E se filmes como “Quinze Pontos na Alma”, “Florbela”, “Al Berto” ou “Amadeo” podem comprovar esta ideia, além de alguns trabalhos de escrita, que domina como poucos entre nós, “Portugueses” é então uma ilha dentro dessa mesma ilha.
Para começar, o título “Portugueses” parece algo provocador, no bom sentido, o de agitar as águas, de nos fazer pensar. Numa altura em que o país começa a estar tão dividido como outros à nossa volta, há algo que una os portugueses, além da sua nacionalidade? Vicente Alves do Ó tenta convencer-se de que é possível e propõe a música como forma de o fazer.
Mas “Portugueses”, o filme, não é uma obra ingénua, apesar de otimista. Sabe que o momento não é fácil, e que a memória do que o país foi, durante meio século, não este último, mas o interior, não pode ser esquecido. Infelizmente, muitos já esqueceram, outros ainda não o aprenderam. É por isso que “Portugueses” tem por vezes um lado pedagógico, que é desagradável na maior parte dos casos, mas hoje e aqui se torna necessário.
Mas o que faz “Portugueses” uma obra perfeitamente original no nosso tecido cinematográfico é a incursão da música. O filme de Vicente Alves do Ó é um musical, não na linha dos clássicos de Hollywood, de Fred Astaire ou Gene Kelly, mas na linha de Jacques Demy.
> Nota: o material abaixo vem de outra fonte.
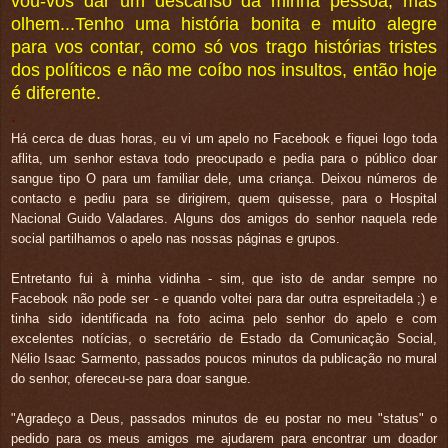
vou-vos dar um descanso da minha pessoa, mas
olhem...Tenho uma história bonita e muito alegre
para vos contar, como só vos trago histórias tristes
dos políticos e não me coíbo nos insultos, então hoje
é diferente.
.
Há cerca de duas horas, eu vi um apelo no Facebook e fiquei logo toda
aflita, um senhor estava todo preocupado e pedia para o público doar
sangue tipo O para um familiar dele, uma criança. Deixou números de
contacto e pediu para se dirigirem, quem quisesse, para o Hospital
Nacional Guido Valadares. Alguns dos amigos do senhor naquela rede
social partilhamos o apelo nas nossas páginas e grupos.
Entretanto fui à minha vidinha - sim, que isto de andar sempre no
Facebook não pode ser - e quando voltei para dar outra espreitadela ;) e
tinha sido identificada na foto acima pelo senhor do apelo e com
excelentes notícias, o secretário de Estado da Comunicação Social,
Nélio Isaac Sarmento, passados poucos minutos da publicação no mural
do senhor, ofereceu-se para doar sangue.
"Agradeço a Deus, passados minutos de eu postar no meu "status" o
pedido para os meus amigos me ajudarem para encontrar um doador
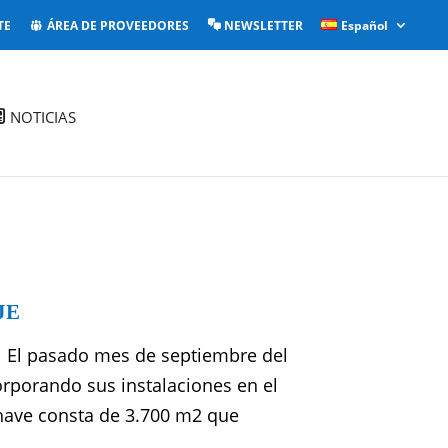
TE
ÁREA DE PROVEEDORES
NEWSLETTER
Español
NOTICIAS
JE
l pasado mes de septiembre del
rporando sus instalaciones en el
a nave consta de 3.700 m2 que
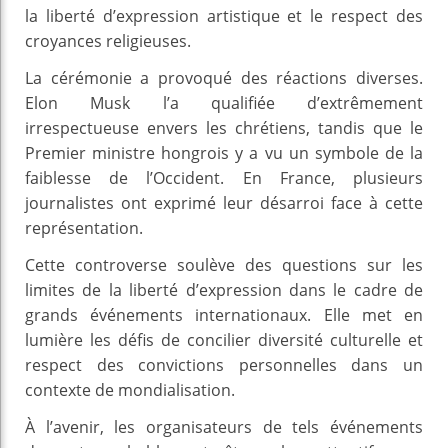
la liberté d’expression artistique et le respect des
croyances religieuses.
La cérémonie a provoqué des réactions diverses.
Elon Musk l’a qualifiée d’extrêmement
irrespectueuse envers les chrétiens, tandis que le
Premier ministre hongrois y a vu un symbole de la
faiblesse de l’Occident. En France, plusieurs
journalistes ont exprimé leur désarroi face à cette
représentation.
Cette controverse soulève des questions sur les
limites de la liberté d’expression dans le cadre de
grands événements internationaux. Elle met en
lumière les défis de concilier diversité culturelle et
respect des convictions personnelles dans un
contexte de mondialisation.
À l’avenir, les organisateurs de tels événements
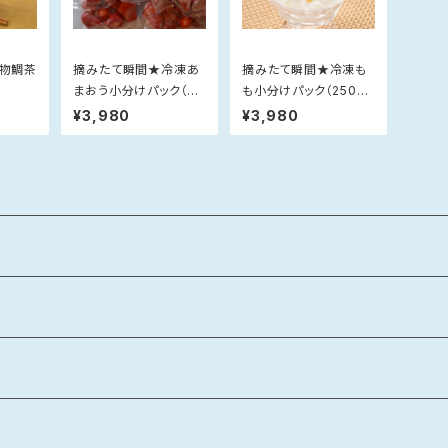
名物鯛茶
摘みたて瞬間★冷凍あ
摘みたて瞬間★冷凍も
まおう小分けパック（25
も小分けパック（250g×
0g×4）【のし対応不可】
4）【のし対応不可】
¥3,980
¥3,980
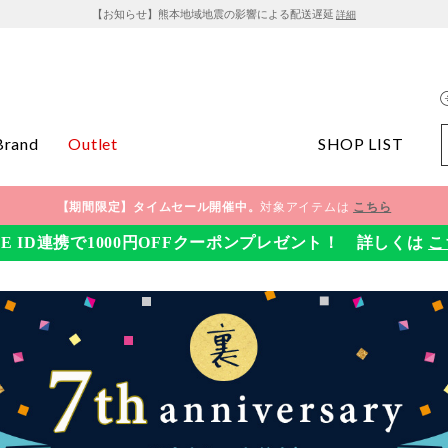
【お知らせ】熊本地域地震の影響による配送遅延
詳細
Brand
Outlet
SHOP LIST
【期間限定】タイムセール開催中。
対象アイテムは
こちら
NE ID連携で1000円OFFクーポンプレゼント！ 詳しくは
こ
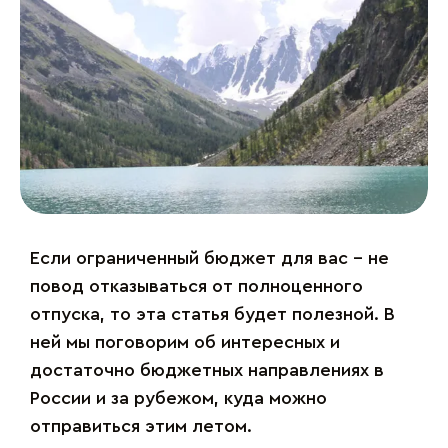
Если ограниченный бюджет для вас – не
повод отказываться от полноценного
отпуска, то эта статья будет полезной. В
ней мы поговорим об интересных и
достаточно бюджетных направлениях в
России и за рубежом, куда можно
отправиться этим летом.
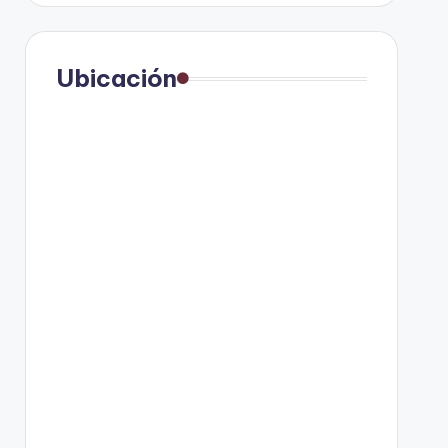
Ubicación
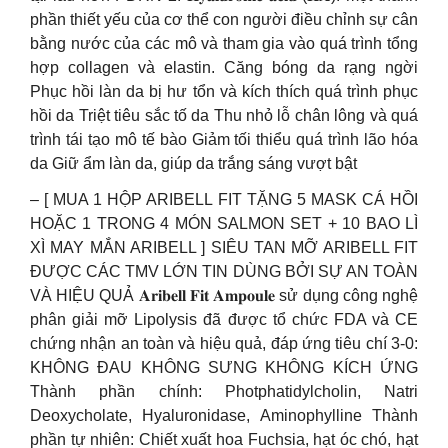
phần thiết yếu của cơ thể con người điều chỉnh sự cân
bằng nước của các mô và tham gia vào quá trình tổng
hợp collagen và elastin. Căng bóng da rạng ngời
Phục hồi làn da bị hư tổn và kích thích quá trình phục
hồi da Triệt tiêu sắc tố da Thu nhỏ lỗ chân lông và quá
trình tái tạo mô tế bào Giảm tối thiểu quá trình lão hóa
da Giữ ẩm làn da, giúp da trắng sáng vượt bật
– [ MUA 1 HỘP ARIBELL FIT TẶNG 5 MASK CÁ HỒI
HOẶC 1 TRONG 4 MÓN SALMON SET + 10 BAO LÌ
XÌ MAY MẮN ARIBELL ] SIÊU TAN MỠ ARIBELL FIT
ĐƯỢC CÁC TMV LỚN TIN DÙNG BỞI SỰ AN TOÀN
VÀ HIỆU QUẢ 𝐀𝐫𝐢𝐛𝐞𝐥𝐥 𝐅𝐢𝐭 𝐀𝐦𝐩𝐨𝐮𝐥𝐞 sử dụng công nghệ
phân giải mỡ Lipolysis đã được tổ chức FDA và CE
chứng nhận an toàn và hiệu quả, đáp ứng tiêu chí 3-0:
KHÔNG ĐAU KHÔNG SƯNG KHÔNG KÍCH ỨNG
Thành phần chính: Photphatidylcholin, Natri
Deoxycholate, Hyaluronidase, Aminophylline Thành
phần tự nhiên: Chiết xuất hoa Fuchsia, hạt óc chó, hạt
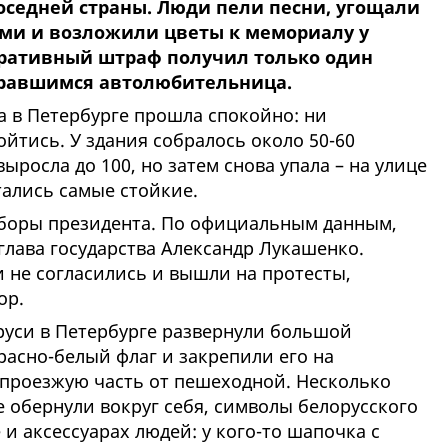
оседней страны. Люди пели песни, угощали
ами и возложили цветы к мемориалу у
тративный штраф получил только один
бравшимся автолюбительница.
а в Петербурге прошла спокойно: ни
йтись. У здания собралось около 50-60
ыросла до 100, но затем снова упала – на улице
ались самые стойкие.
ыборы президента. По официальным данным,
глава государства Александр Лукашенко.
 не согласились и вышли на протесты,
ор.
руси в Петербурге развернули большой
расно-белый флаг и закрепили его на
проезжую часть от пешеходной. Несколько
 обернули вокруг себя, символы белорусского
 и аксессуарах людей: у кого-то шапочка с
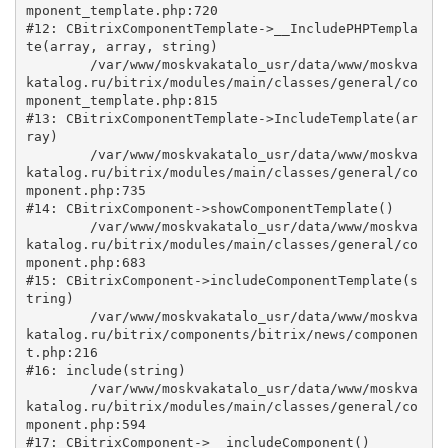
mponent_template.php:720

#12: CBitrixComponentTemplate->__IncludePHPTempla
te(array, array, string)

	/var/www/moskvakatalo_usr/data/www/moskva
katalog.ru/bitrix/modules/main/classes/general/co
mponent_template.php:815

#13: CBitrixComponentTemplate->IncludeTemplate(ar
ray)

	/var/www/moskvakatalo_usr/data/www/moskva
katalog.ru/bitrix/modules/main/classes/general/co
mponent.php:735

#14: CBitrixComponent->showComponentTemplate()

	/var/www/moskvakatalo_usr/data/www/moskva
katalog.ru/bitrix/modules/main/classes/general/co
mponent.php:683

#15: CBitrixComponent->includeComponentTemplate(s
tring)

	/var/www/moskvakatalo_usr/data/www/moskva
katalog.ru/bitrix/components/bitrix/news/componen
t.php:216

#16: include(string)

	/var/www/moskvakatalo_usr/data/www/moskva
katalog.ru/bitrix/modules/main/classes/general/co
mponent.php:594

#17: CBitrixComponent->__includeComponent()
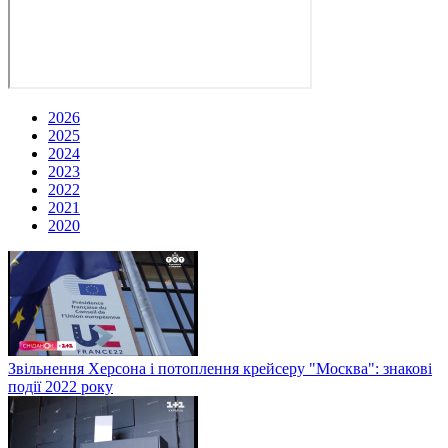
2026
2025
2024
2023
2022
2021
2020
Звільнення Херсона і потоплення крейсеру "Москва": знакові
події 2022 року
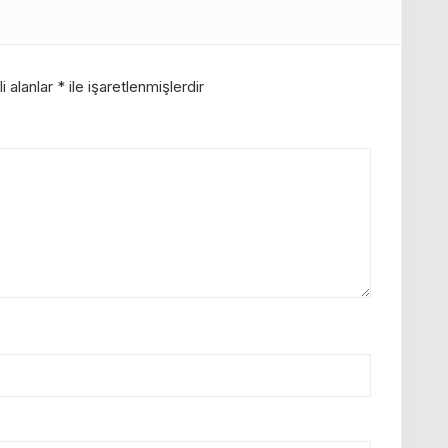
i alanlar
*
ile işaretlenmişlerdir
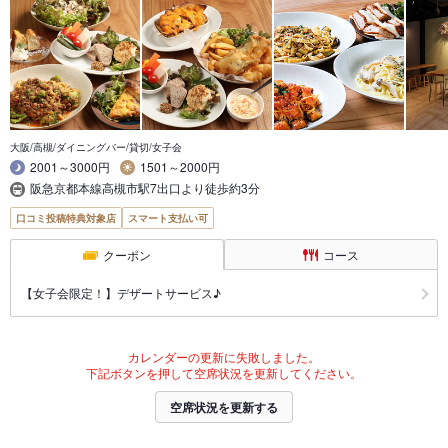
大阪/高槻/ダイニングバー/貸切/女子会
2001～3000円
1501～2000円
阪急京都本線高槻市駅7出口より徒歩約3分
口コミ投稿特典対象店
スマート支払い可
クーポン
コース
【女子会限定！】デザートサービス♪
カレンダーの更新に失敗しました。
下記ボタンを押して空席状況を更新してください。
空席状況を更新する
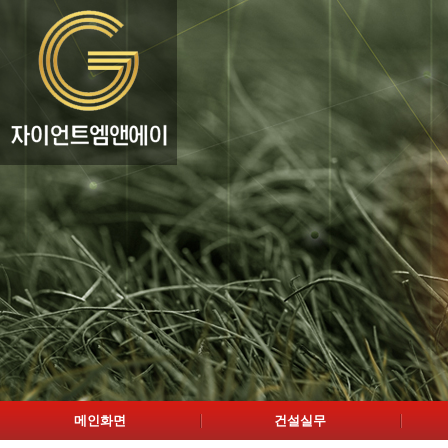
메인화면
건설실무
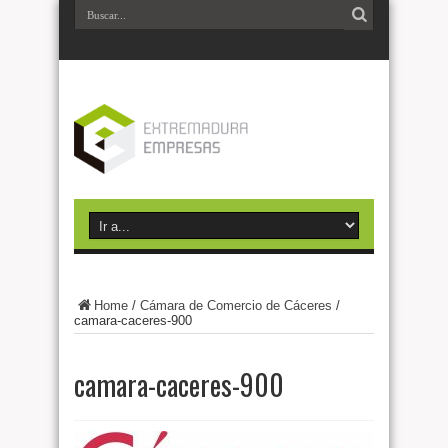
Home
/
Cámara de Comercio de Cáceres
/
camara-caceres-900
camara-caceres-900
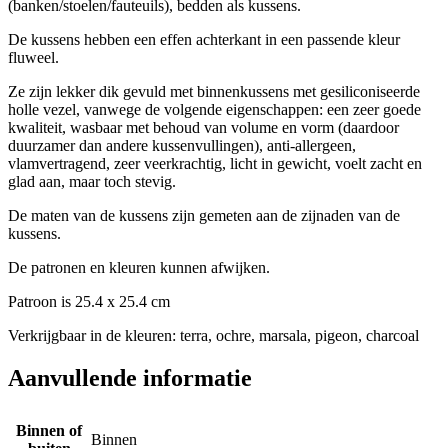
(banken/stoelen/fauteuils), bedden als kussens.
De kussens hebben een effen achterkant in een passende kleur
fluweel.
Ze zijn lekker dik gevuld met binnenkussens met gesiliconiseerde
holle vezel, vanwege de volgende eigenschappen: een zeer goede
kwaliteit, wasbaar met behoud van volume en vorm (daardoor
duurzamer dan andere kussenvullingen), anti-allergeen,
vlamvertragend, zeer veerkrachtig, licht in gewicht, voelt zacht en
glad aan, maar toch stevig.
De maten van de kussens zijn gemeten aan de zijnaden van de
kussens.
De patronen en kleuren kunnen afwijken.
Patroon is 25.4 x 25.4 cm
Verkrijgbaar in de kleuren: terra, ochre, marsala, pigeon, charcoal
Aanvullende informatie
Binnen of
Binnen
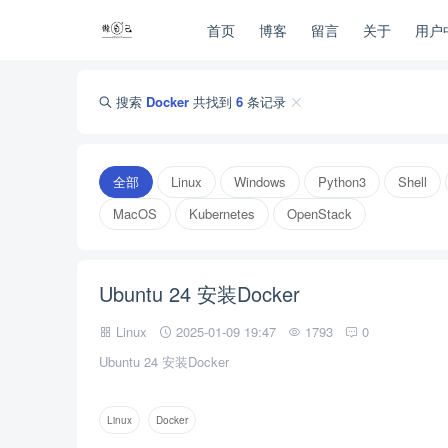
首页
博客
留言
关于
用户
搜索
Docker
共找到
6
条记录
全部
Linux
Windows
Python3
Shell
MacOS
Kubernetes
OpenStack
Ubuntu 24 安装Docker
Linux
2025-01-09 19:47
1793
0
Ubuntu 24 安装Docker
Linux
Docker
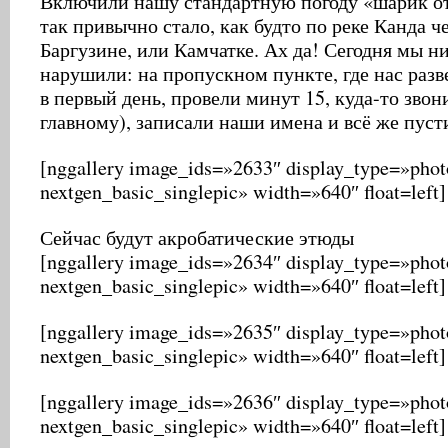
Включили нашу стандартную погоду «шарик от
так привычно стало, как будто по реке Канда 
Баргузине, или Камчатке. Ах да! Сегодня мы н
нарушили: на пропускном пункте, где нас разв
в первый день, провели минут 15, куда-то звон
главному), записали наши имена и всё же пуст
[nggallery image_ids=»2633″ display_type=»photo
nextgen_basic_singlepic» width=»640″ float=left]
Сейчас будут акробатические этюды
[nggallery image_ids=»2634″ display_type=»photo
nextgen_basic_singlepic» width=»640″ float=left]
[nggallery image_ids=»2635″ display_type=»photo
nextgen_basic_singlepic» width=»640″ float=left]
[nggallery image_ids=»2636″ display_type=»photo
nextgen_basic_singlepic» width=»640″ float=left]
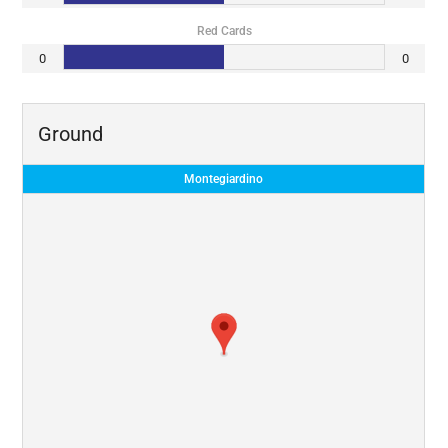
Red Cards
0
0
Ground
Montegiardino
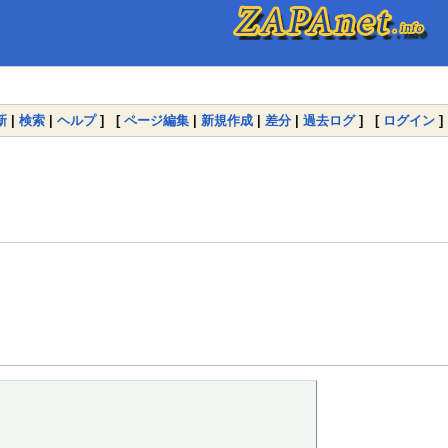
新
|
検索
|
ヘルプ
] [
ページ編集
|
新規作成
|
差分
|
過去ログ
] [
ログイン
]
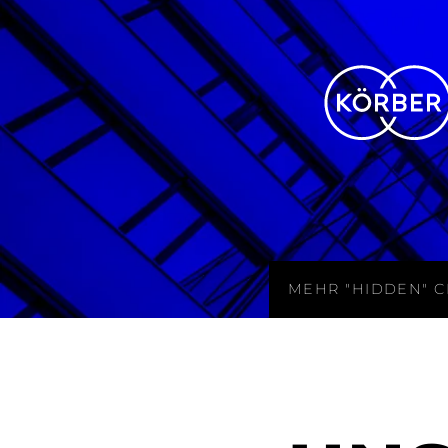
MEHR "HIDDEN" 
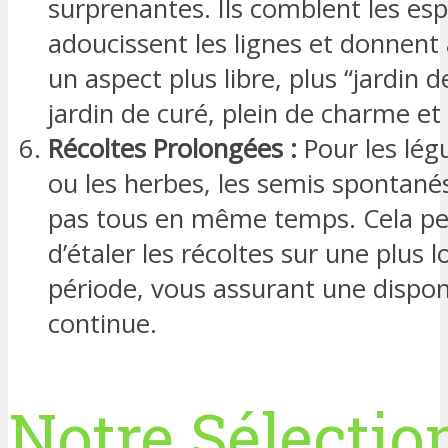
surprenantes. Ils comblent les esp
adoucissent les lignes et donnent 
un aspect plus libre, plus “jardin 
jardin de curé, plein de charme et 
Récoltes Prolongées :
Pour les lég
ou les herbes, les semis spontan
pas tous en même temps. Cela p
d’étaler les récoltes sur une plus 
période, vous assurant une disponi
continue.
Notre Sélectio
O filme acompanha a História do nosso país, dos últimos anos da ditadura à instauração da democracia, com os vários blocos narrativos a encadearem-se de forma orgânica e a ganharem dimensão através das canções interpretadas pelos próprios autores, em registo direto. A música, um dos raros temas que une toda a gente, daqui e dali, pode “ainda” salvar-nos.